Viewers later learned that Gregg had confided to a friend about his frustrations with NeNe, in whom he claimed to have had invested $300,000 so that her entertainment career could take off in Georgia. What Gregg states was a private conversation between friends, was played on laptops and iPads across the blogosphere when his supposed confidant aired Gregg’s venting on an Internet radio show.

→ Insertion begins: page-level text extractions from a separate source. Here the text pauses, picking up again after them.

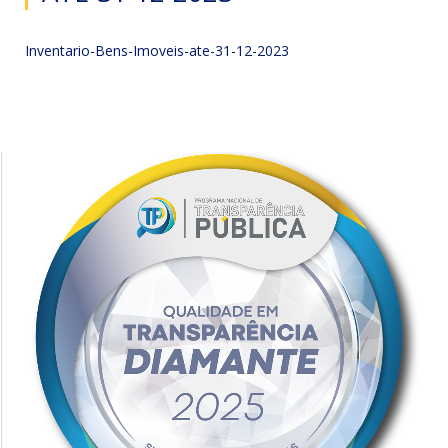
Inventario-Bens-Imoveis-ate-31-12-2023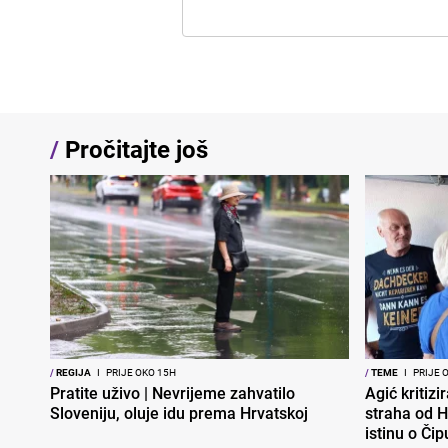
/
Pročitajte još
/
REGIJA
I
PRIJE OKO 15H
/
TEME
I
PRIJE 
Pratite uživo | Nevrijeme zahvatilo
Agić kritizi
Sloveniju, oluje idu prema Hrvatskoj
straha od H
istinu o Čip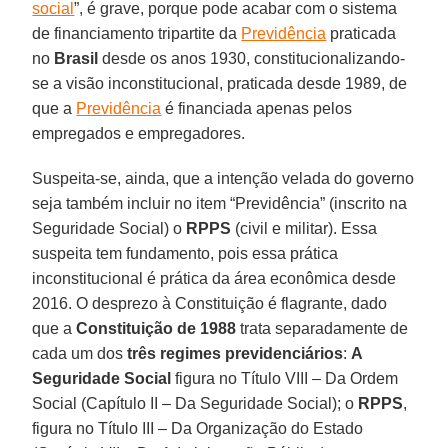
social
”, é grave, porque pode acabar com o sistema
de financiamento tripartite da
Previdência
praticada
no
Brasil
desde os anos 1930, constitucionalizando-
se a visão inconstitucional, praticada desde 1989, de
que a
Previdência
é financiada apenas pelos
empregados e empregadores.
Suspeita-se, ainda, que a intenção velada do governo
seja também incluir no item “Previdência” (inscrito na
Seguridade Social) o
RPPS
(civil e militar). Essa
suspeita tem fundamento, pois essa prática
inconstitucional é prática da área econômica desde
2016. O desprezo à Constituição é flagrante, dado
que a
Constituição de 1988
trata separadamente de
cada um dos
três regimes previdenciários
:
A
Seguridade Social
figura no Título VIII – Da Ordem
Social (Capítulo II – Da Seguridade Social); o
RPPS
,
figura no Título III – Da Organização do Estado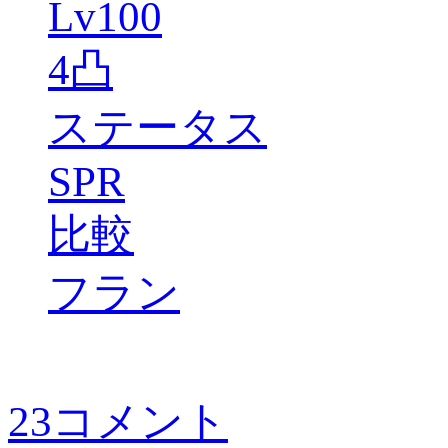
Lv100
4凸
ステータス
SPR
比較
フラン
23コメント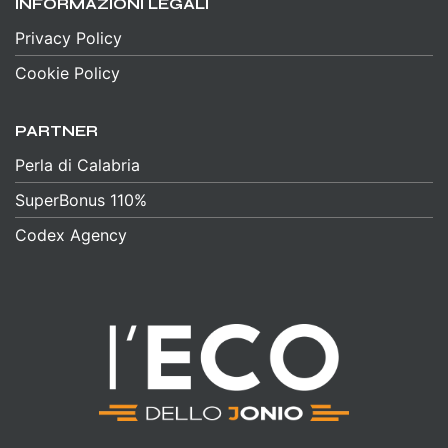
INFORMAZIONI LEGALI
Privacy Policy
Cookie Policy
PARTNER
Perla di Calabria
SuperBonus 110%
Codex Agency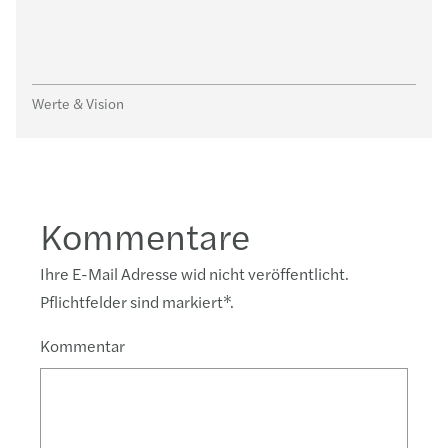
Werte & Vision
Kommentare
Ihre E-Mail Adresse wid nicht veröffentlicht.
Pflichtfelder sind markiert
*
.
Kommentar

NeNe returned home to confront her husband:
I didn’t get with you for money. I got with you because I loved you. Now, I gave you $300,000. Where it’s at? Yes, give me back my vacations. Gimme them back. Give my back the got damn labor pains I had for your ass. Give me the shoes off your feet and the shirt off your back. I bought it . . . I have said a lot of things out of anger. But one thing that I did do was put on a united front, for your ass. And I am pissed off that you put me on the got damn line, not having my back. I have had your back in so many situations, so many. I have stood by you when you have done me wrong as your wife.
Of the few words Gregg said, he acknowledged the “immaculate fibers” keeping her in the marriage. He left the conversation with, “Thank you for your time.” That episode ended with a shot of NeNe stomping upstairs and Gregg trudging downstairs as she yelled, “I know I married a damn monster!”
Amid all of NeNe and Gregg’s marital discord, bloggers question whether NeNe is putting on, and putting her family life on the line for the sake of “reality” television fame and a paycheck from Bravo. As one writer from The Grio notes, “It’s tempting to feel bad for NeNe and family, however consider this — thanks to this major storyline of divorce and drama, NeNe is getting more press than ever. . . . So who’s the fool here? The viewer, for buying into the drama? Or Nene for selling her personal life in hopes of a cash prize? Could it be that she’s a savvy businesswoman stringing viewers along on her contrived ride?”
Whether she is indeed putting on, or is truly on the brink of a crumbling relationship, I’m relieved to see NeNe’s softer side. As strong and quick-witted as she’s been in past seasons, this season she’s on the cusp of a broken marriage and doesn’t want to lose her young Black son to the world. It’s very unfortunate, yes, but this is about as real as I’ve ever seen any “Real” Housewives in three seasons, loosely scripted or not.
Most “representation conversations” deduce that all we really need is balance in our media images. NeNe and her cohorts have their place on the Black image scale—most just want to see more done for the Huxtable-esque side of the spectrum. That argument is fair enough.
But there is something to be said about NeNe’s apparent vulnerability and frustration providing a counter to the Strong Black Woman (SBW) mask in which we’re accustomed to seeing her. I wonder about the balance that her season three saga provides for other strong Black women who aren’t on reality TV shows, but still feel the need to keep it all together, despite the fact that things seem to be falling apart.
Can we “conscious” folk who have representation conversations in classrooms and coffeehouses (but are closeted “ATL Housewives” addicts) give NeNe any credit? Is she shattering a myth about the SBW, or does she continue to perpetuate a sassy stereotype at the expense of her family?
Season three is slated to run through February, so I’m eager to see what’s next in NeNe’s arc and if we can glean anything from her TV story. Is she a win or loss? We’ll just have to watch what happens.